Unlocking ‘Star Trek Phase II’: The Untold Story of the Lost Series That Revolutionized a Galactic Empire!
Have you ever wondered why a cultural phenomenon like Star Trek, which skyrocketed in popularity after its 1969 cancellation, took nearly two decades to fully blast back onto our screens? It’s kind of a head-scratcher, right? I mean, with the overwhelming fan devotion and the buzz that never quite died down, you’d think the original Enterprise crew would’ve beamed back into our living rooms way sooner. Instead, it took a whole eight years after the 1979 film before Star Trek: The Next Generation boldly went where no one had gone in a while—back on TV. But here’s a kicker—a nearly forgotten chapter in the Star Trek saga: Star Trek II, aka Phase II, was ready to launch in the late ’70s with the original cast poised for a reunion—well, almost everyone, except for the iconic Leonard Nimoy as Spock. This tantalizing “what if” could have reshaped the franchise’s trajectory far earlier than we realize. So, what happened to this ambitious revival? Let’s dive into the twists, turns, and near-misses that almost brought the Enterprise back to the small screen before it took off for the big one. LEARN MORE.

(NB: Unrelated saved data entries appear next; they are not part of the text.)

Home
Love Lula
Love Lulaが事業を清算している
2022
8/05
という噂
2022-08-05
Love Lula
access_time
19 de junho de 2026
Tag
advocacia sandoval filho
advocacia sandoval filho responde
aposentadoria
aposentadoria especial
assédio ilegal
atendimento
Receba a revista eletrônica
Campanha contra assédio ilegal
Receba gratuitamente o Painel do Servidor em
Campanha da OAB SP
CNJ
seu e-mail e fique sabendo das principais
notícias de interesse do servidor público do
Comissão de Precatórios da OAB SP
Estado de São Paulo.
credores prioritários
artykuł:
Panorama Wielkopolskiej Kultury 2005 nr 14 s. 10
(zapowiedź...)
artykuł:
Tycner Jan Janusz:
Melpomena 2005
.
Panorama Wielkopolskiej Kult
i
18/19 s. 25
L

Given the phenomenal success Star Trek enjoyed in the years between its cancellation in 1969 and the release of Star Trek: The Motion Picture a decade later, you’d think it would have been a no-brainer to bring the franchise back to television sooner. Instead, it took eight long years from the film before fans finally got Star Trek: The Next Generation in 1987. What many forget—or never knew—is that the Enterprise crew almost returned much earlier, in the form of a weekly show called Star Trek II. These days it’s more commonly referred to as Star Trek: Phase II, but in 1977 it was very real and very much in motion, with the original cast set to reunite—everyone, that is, except Leonard Nimoy as Spock.
Throughout the 1970s, Paramount flirted with different ways to revive the franchise, but Star Trek II came the closest to becoming a reality. Announced just a month after the release of Star Wars, the project actually went into pre-production. Sets were being built, scripts commissioned and even new characters cast. For the first time since the original series went off the air, the Enterprise was on the verge of making its way back into living rooms.

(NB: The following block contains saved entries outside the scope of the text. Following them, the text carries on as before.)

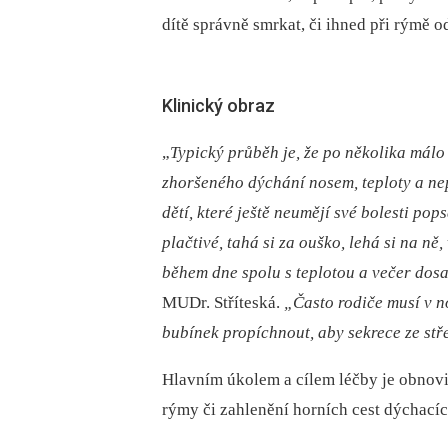
dítě správně smrkat, či ihned při rýmě o
Klinický obraz
„
Typický průběh je, že po několika mál
zhoršeného dýchání nosem, teploty a
ne
dětí, které ještě neumějí své bolesti pop
plačtivé, tahá si za ouško, lehá si na ně,
během dne spolu s
teplotou a
večer dos
MUDr. Stříteská.
„Často rodiče musí v
n
bubínek propíchnout, aby sekrece ze stř
Hlavním úkolem a cílem léčby je obnovit 
rýmy či zahlenění horních cest dýchacíc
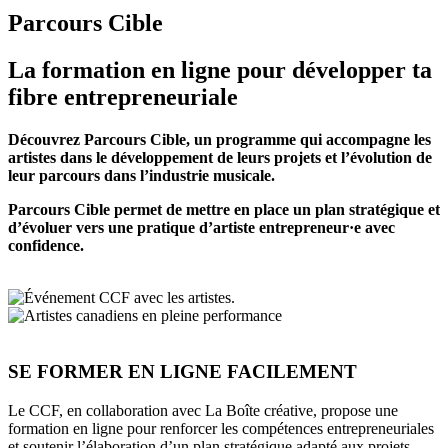
Parcours Cible
La formation en ligne pour développer ta
fibre entrepreneuriale
Découvrez Parcours Cible, un programme qui accompagne les
artistes dans le développement de leurs projets et l’évolution de
leur parcours dans l’industrie musicale.
Parcours Cible permet de mettre en place un plan stratégique et
d’évoluer vers une pratique d’artiste entrepreneur·e avec
confidence.
SE FORMER EN LIGNE FACILEMENT
Le CCF, en collaboration avec La Boîte créative, propose une
formation en ligne pour renforcer les compétences entrepreneuriales
et soutenir l’élaboration d’un plan stratégique adapté aux projets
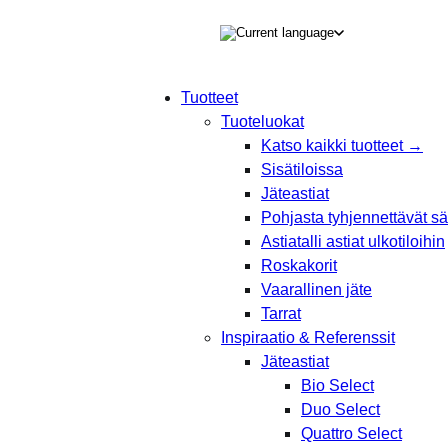
TEEN
Tuotteet
Tuoteluokat
Products
Katso kaikki tuotteet →
search
Sisätiloissa
Jäteastiat
Pohjasta tyhjennettävät säi
Astiatalli astiat ulkotiloihin
Roskakorit
Vaarallinen jäte
Tarrat
Inspiraatio & Referenssit
Jäteastiat
Bio Select
Duo Select
Quattro Select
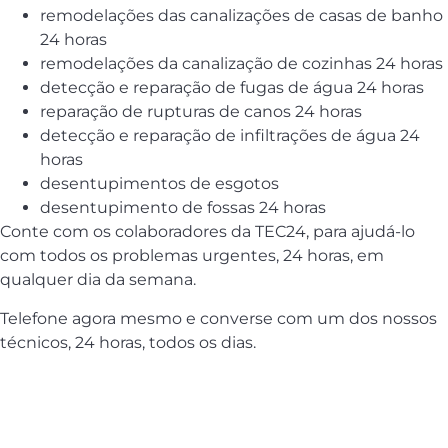
remodelações das canalizações de casas de banho
24 horas
remodelações da canalização de cozinhas 24 horas
detecção e reparação de fugas de água 24 horas
reparação de rupturas de canos 24 horas
detecção e reparação de infiltrações de água 24
horas
desentupimentos de esgotos
desentupimento de fossas 24 horas
Conte com os colaboradores da TEC24, para ajudá-lo
com todos os problemas urgentes, 24 horas, em
qualquer dia da semana.
Telefone agora mesmo e converse com um dos nossos
técnicos, 24 horas, todos os dias.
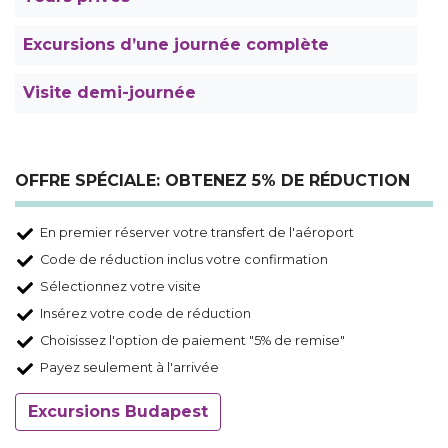
Excursions d’une journée complète
Visite demi-journée
OFFRE SPÉCIALE: OBTENEZ 5% DE RÉDUCTION
En premier réserver votre transfert de l'aéroport
Code de réduction inclus votre confirmation
Sélectionnez votre visite
Insérez votre code de réduction
Choisissez l'option de paiement "5% de remise"
Payez seulement à l'arrivée
Excursions Budapest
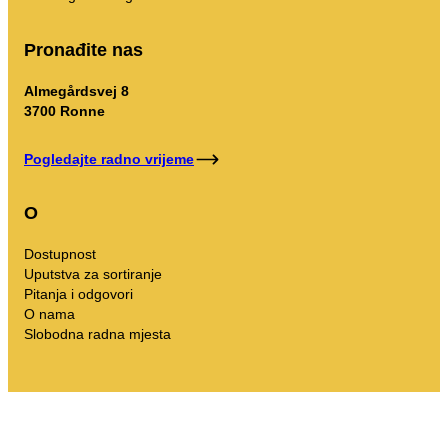
Pronađite nas
Almegårdsvej 8
3700 Ronne
Pogledajte radno vrijeme
O
Dostupnost
Uputstva za sortiranje
Pitanja i odgovori
O nama
Slobodna radna mjesta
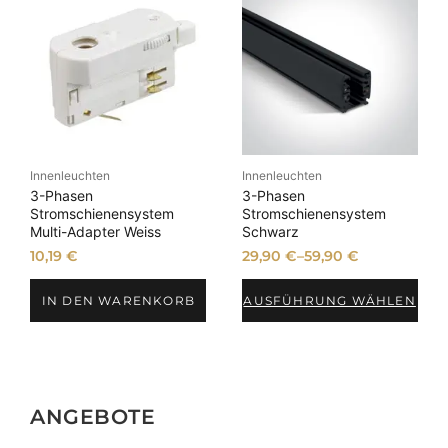
Innenleuchten
Innenleuchten
3-Phasen
3-Phasen
Stromschienensystem
Stromschienensystem
Multi-Adapter Weiss
Schwarz
10,19
€
29,90
€
–
59,90
€
IN DEN WARENKORB
AUSFÜHRUNG WÄHLEN
ANGEBOTE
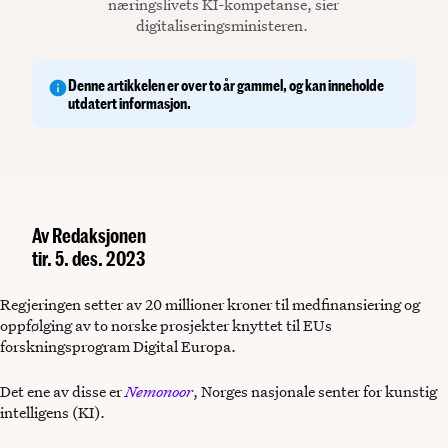
næringslivets KI-kompetanse, sier
digitaliseringsministeren.
Denne artikkelen er over to år gammel, og kan inneholde
utdatert informasjon.
Av
Redaksjonen
tir. 5. des. 2023
Regjeringen setter av 20 millioner kroner til medfinansiering og
oppfølging av to norske prosjekter knyttet til EUs
forskningsprogram Digital Europa.
Det ene av disse er
Nemonoor
, Norges nasjonale senter for kunstig
intelligens (KI).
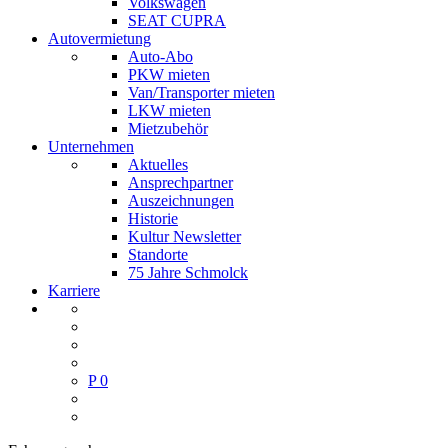
Volkswagen
SEAT CUPRA
Autovermietung
Auto-Abo
PKW mieten
Van/Transporter mieten
LKW mieten
Mietzubehör
Unternehmen
Aktuelles
Ansprechpartner
Auszeichnungen
Historie
Kultur Newsletter
Standorte
75 Jahre Schmolck
Karriere
P
0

A big part of the push came from Barry Diller, then head of Paramount Pictures. Diller was chasing a dream he’d had for years: launching a fourth television network to compete with ABC, CBS, and NBC. (It was a dream he would eventually fulfill a decade later with Fox Broadcasting.) As part of his strategy, Paramount began courting independent stations around the country, offering them a Saturday-night programming package anchored by Star Trek II.

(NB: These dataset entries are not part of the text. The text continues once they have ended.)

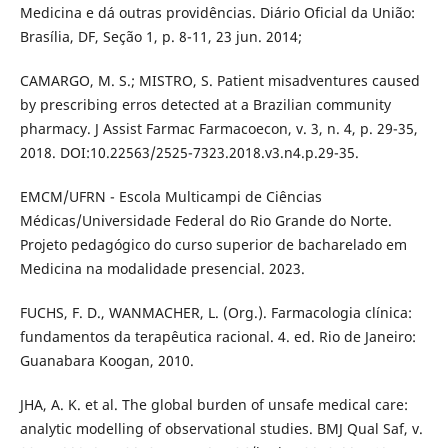
Medicina e dá outras providências. Diário Oficial da União:
Brasília, DF, Seção 1, p. 8-11, 23 jun. 2014;
CAMARGO, M. S.; MISTRO, S. Patient misadventures caused
by prescribing erros detected at a Brazilian community
pharmacy. J Assist Farmac Farmacoecon, v. 3, n. 4, p. 29-35,
2018. DOI:10.22563/2525-7323.2018.v3.n4.p.29-35.
EMCM/UFRN - Escola Multicampi de Ciências
Médicas/Universidade Federal do Rio Grande do Norte.
Projeto pedagógico do curso superior de bacharelado em
Medicina na modalidade presencial. 2023.
FUCHS, F. D., WANMACHER, L. (Org.). Farmacologia clínica:
fundamentos da terapêutica racional. 4. ed. Rio de Janeiro:
Guanabara Koogan, 2010.
JHA, A. K. et al. The global burden of unsafe medical care:
analytic modelling of observational studies. BMJ Qual Saf, v.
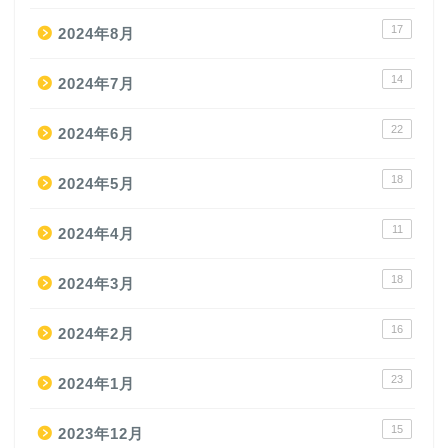
17
2024年8月
14
2024年7月
22
2024年6月
18
2024年5月
11
2024年4月
18
2024年3月
16
2024年2月
23
2024年1月
15
2023年12月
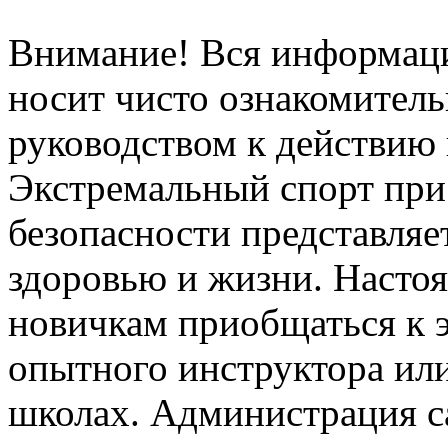
Внимание! Вся информация
носит чисто ознакомитель
руководством к действию 
Экстремальный спорт при
безопасности представля
здоровью и жизни. Насто
новичкам приобщаться к 
опытного инструктора ил
школах. Администрация са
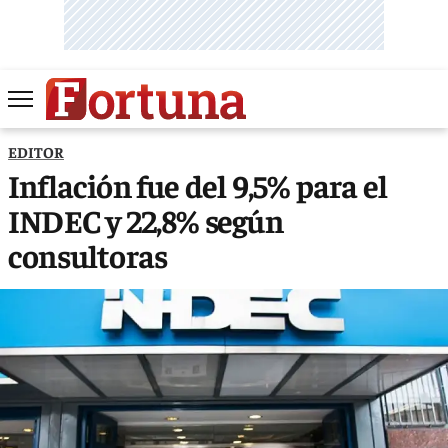
EDITOR
Inflación fue del 9,5% para el
INDEC y 22,8% según
consultoras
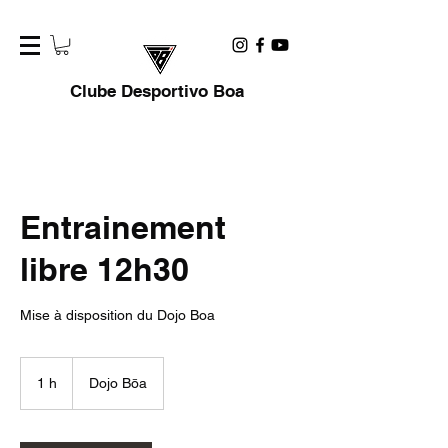
Clube Desportivo Boa
Entrainement
libre 12h30
Mise à disposition du Dojo Boa
1 h
1
Dojo Bōa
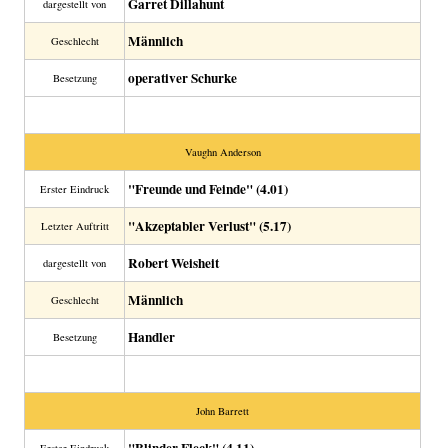
Garret Dillahunt
dargestellt von
Männlich
Geschlecht
operativer Schurke
Besetzung
Vaughn Anderson
"Freunde und Feinde" (4.01)
Erster Eindruck
"Akzeptabler Verlust" (5.17)
Letzter Auftritt
Robert Weisheit
dargestellt von
Männlich
Geschlecht
Handler
Besetzung
John Barrett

Robert Goodwin, who had been assistant to Paramount executive Arthur Fellows, was brought in as Director of Development for one of Paramount’s newest acquisitions, Playboy Enterprises. He recalled how things were supposed to work:
“The plan was that every Saturday night, they were going to do one hour of Star Trek and a two-hour movie,” Goodwin explained. “My interest had always been more in the long form rather than the series side of television. Nardino decided that he was going to put me in charge of all these two-hour movies, which was great for me.”
At that point, studio forces pulled Robert Goodwin—who years later would become a producer on The X-Files—away from his development assignment and transferred him directly into the Star Trek offices. Meanwhile, creator Gene Roddenberry was growing increasingly energized. After years of pushing against the tide, his seemingly endless battle to bring Star Trek back had finally paid off. Now he had the chance not just to revive his creation, but to see if lightning could strike twice—though in his view, it was never about competing with himself.
“Those [original] episodes will always be there for what people want to make out of them,” he said at the time. “We’re making a new set of them 10 years later under very different circumstances. Neither takes away from the other. The worst that can happen is someone would say that Roddenberry couldn’t do it a second time. That doesn’t bother me, as long as I did my damnedest to do it a second time.”
Things move forward

Star Trek II was quickly becoming a very real project for everyone involved. But assembling the right creative team was critical.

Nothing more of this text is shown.